*WORK REQUEST:*
Your task is to output, without alteration, each line from the one containing "Öffentliche Bibliotheken" through the final line of the records below.

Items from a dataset

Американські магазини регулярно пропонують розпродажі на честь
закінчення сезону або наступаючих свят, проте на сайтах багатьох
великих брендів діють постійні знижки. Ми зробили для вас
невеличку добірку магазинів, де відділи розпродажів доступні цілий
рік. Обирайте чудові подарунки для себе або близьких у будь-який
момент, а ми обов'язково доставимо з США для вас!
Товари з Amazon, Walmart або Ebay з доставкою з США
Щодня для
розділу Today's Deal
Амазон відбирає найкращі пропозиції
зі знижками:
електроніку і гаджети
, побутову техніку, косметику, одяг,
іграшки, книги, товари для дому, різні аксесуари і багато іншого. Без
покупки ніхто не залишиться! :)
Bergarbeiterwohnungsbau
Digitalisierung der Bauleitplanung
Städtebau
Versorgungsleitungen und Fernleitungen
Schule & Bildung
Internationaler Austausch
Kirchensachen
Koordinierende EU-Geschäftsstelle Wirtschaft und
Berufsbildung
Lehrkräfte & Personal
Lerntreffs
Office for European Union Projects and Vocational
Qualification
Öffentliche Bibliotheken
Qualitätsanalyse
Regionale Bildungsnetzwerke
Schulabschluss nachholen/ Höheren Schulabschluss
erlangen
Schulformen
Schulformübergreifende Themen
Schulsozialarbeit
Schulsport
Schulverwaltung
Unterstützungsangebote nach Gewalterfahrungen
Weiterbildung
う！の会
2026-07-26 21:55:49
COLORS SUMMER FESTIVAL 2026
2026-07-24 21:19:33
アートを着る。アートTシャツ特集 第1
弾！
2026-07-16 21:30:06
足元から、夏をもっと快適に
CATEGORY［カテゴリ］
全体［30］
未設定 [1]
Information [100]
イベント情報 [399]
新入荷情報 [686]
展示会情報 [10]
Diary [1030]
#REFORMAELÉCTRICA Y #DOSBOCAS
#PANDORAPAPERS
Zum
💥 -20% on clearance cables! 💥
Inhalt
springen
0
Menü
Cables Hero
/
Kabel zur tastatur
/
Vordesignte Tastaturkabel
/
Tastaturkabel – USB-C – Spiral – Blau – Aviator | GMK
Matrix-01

*SOLUTION FOR THIS EXERCISE:*
Öffentliche Bibliotheken
Qualitätsanalyse
Regionale Bildungsnetzwerke
Schulabschluss nachholen/ Höheren Schulabschluss
erlangen
Schulformen
Schulformübergreifende Themen
Schulsozialarbeit
Schulsport
Schulverwaltung
Unterstützungsangebote nach Gewalterfahrungen
Weiterbildung
う！の会
2026-07-26 21:55:49
COLORS SUMMER FESTIVAL 2026
2026-07-24 21:19:33
アートを着る。アートTシャツ特集 第1
弾！
2026-07-16 21:30:06
足元から、夏をもっと快適に
CATEGORY［カテゴリ］
全体［30］
未設定 [1]
Information [100]
イベント情報 [399]
新入荷情報 [686]
展示会情報 [10]
Diary [1030]
#REFORMAELÉCTRICA Y #DOSBOCAS
#PANDORAPAPERS
Zum
💥 -20% on clearance cables! 💥
Inhalt
springen
0
Menü
Cables Hero
/
Kabel zur tastatur
/
Vordesignte Tastaturkabel
/
Tastaturkabel – USB-C – Spiral – Blau – Aviator | GMK
Matrix-01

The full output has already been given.